Puisque le regard est le fin mot de l’histoire, il faut donc revenir enfin sur la question du voyeurisme posée en préambule. Dans l’ultime séquence, le jeune homme marche sur une plage ; il regarde le ciel, autour de lui, et la caméra décadre à un moment sur une paire de fesses, puis sur une jeune fille, et enfin sur une troisième, Charlotte, la copine de Céline, avec qui se dessine alors une nouvelle romance possible sur laquelle se termine le film. Chaque élément de la séquence a son importance, jusqu’à ce détail libidineux (le coup d’œil jeté aux fesses charnues), parce qu’elle définit d’une manière très simple le processus qui guide le regard d’Amin et sa finalité : si le jeune homme voit à ce moment Charlotte, et s’il la voit différemment qu’au début du film, c’est précisément parce qu’il voit désormais tout ce qui se trouve à sa portée. Un regard curieux et désireux de se poser sur toutes choses autour de soi ne peut être qu’un regard comportant une part « sale », et il est en cela parfaitement cohérent que le film mette en scène de la même manière le miracle de la naissance d’un agneau et ce qui suit dans le montage, à savoir une soirée très arrosée dans une boîte de nuit.

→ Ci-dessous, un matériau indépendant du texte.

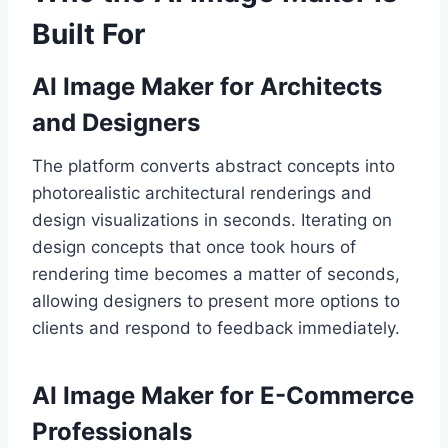
Built For
AI Image Maker for Architects
and Designers
The platform converts abstract concepts into
photorealistic architectural renderings and
design visualizations in seconds. Iterating on
design concepts that once took hours of
rendering time becomes a matter of seconds,
allowing designers to present more options to
clients and respond to feedback immediately.
AI Image Maker for E-Commerce
Professionals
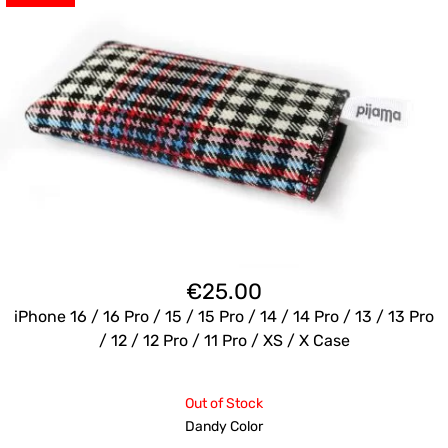
€
25.00
iPhone 16 / 16 Pro / 15 / 15 Pro / 14 / 14 Pro / 13 / 13 Pro
/ 12 / 12 Pro / 11 Pro / XS / X Case
Out of Stock
Dandy Color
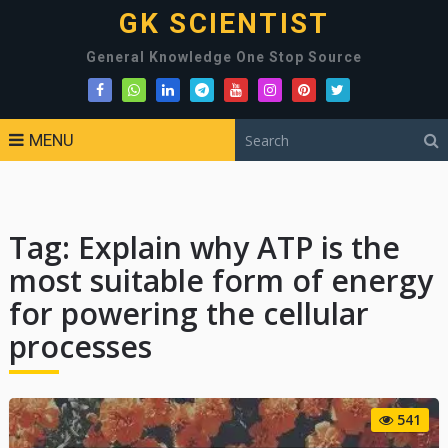
GK SCIENTIST
General Knowledge One Stop Source
MENU
Tag:
Explain why ATP is the
most suitable form of energy
for powering the cellular
processes
541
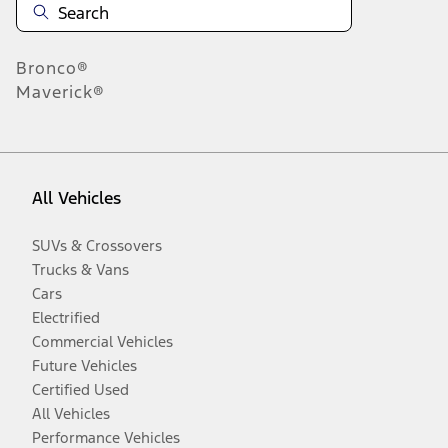
Bronco®
Maverick®
All Vehicles
SUVs & Crossovers
Trucks & Vans
Cars
Electrified
Commercial Vehicles
Future Vehicles
Certified Used
All Vehicles
Performance Vehicles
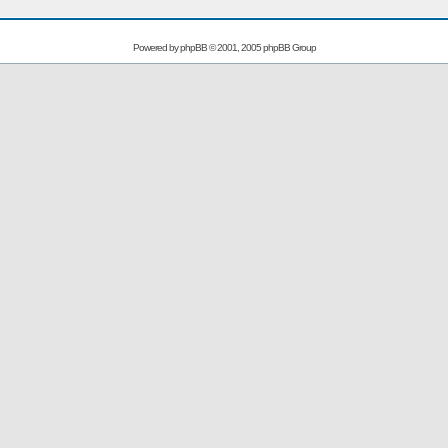
Powered by
phpBB
© 2001, 2005 phpBB Group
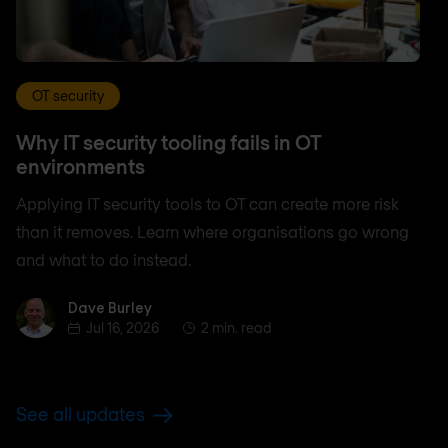
OT security
Why IT security tooling fails in OT
environments
Applying IT security tools to OT can create more risk
than it removes. Learn where organisations go wrong
and what to do instead.
Dave Burley
Dave Burley
Jul 16, 2026
2 min. read
See all updates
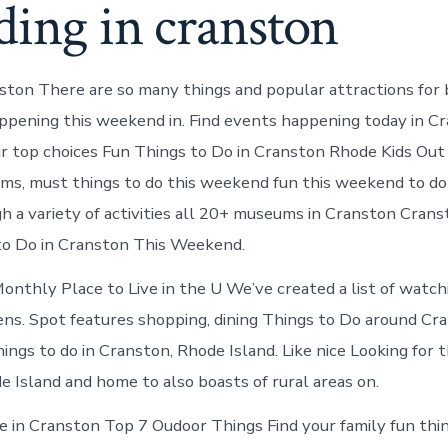
ding in cranston
ston There are so many things and popular attractions for b
ppening this weekend in. Find events happening today in Cr
ur top choices Fun Things to Do in Cranston Rhode Kids Ou
ms, must things to do this weekend fun this weekend to do
 a variety of activities all 20+ museums in Cranston Cran
to Do in Cranston This Weekend.
onthly Place to Live in the U We’ve created a list of watch
ens. Spot features shopping, dining Things to Do around Cra
ngs to do in Cranston, Rhode Island. Like nice Looking for t
 Island and home to also boasts of rural areas on.
e in Cranston Top 7 Oudoor Things Find your family fun thi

De la mystique de la création au twerk sur une piste de danse se joue en effet la même dialectique entre l’événement et le regard de celui qui en est le témoin. Vu sous cet angle, le film prend la forme d’un autoportrait modeste (la position en retrait qu’occupe Amin) et lucide – une fine ligne (mais une ligne tout de même) sépare l’appréhension de la prédation (par exemple : dans la boîte, Amin se positionne au-dessus de Ophélie et Céline qui s’embrassent, pour les observer sans se joindre à elles) et la contemplation du voyeurisme (les nombreux plans sur les fessiers). Jamais le cinéaste n’avait signé un film à la fois aussi précis sur l’horizon de son cinéma et débarrassé des modalités qui jusqu’ici cadenassaient sûrement sa méthode – le film semble ainsi charrier en son sein plusieurs devenirs possibles et délaisse autant la vraisemblance sociologique qu’il ne se détache de l’impératif de reconstitution, alors même que l’action est supposée se dérouler en 1994. Il fallait donc que Kechiche s’abandonne pleinement à la richesse et à l’impromptu de l’événement pour livrer son film le plus libre et minutieux.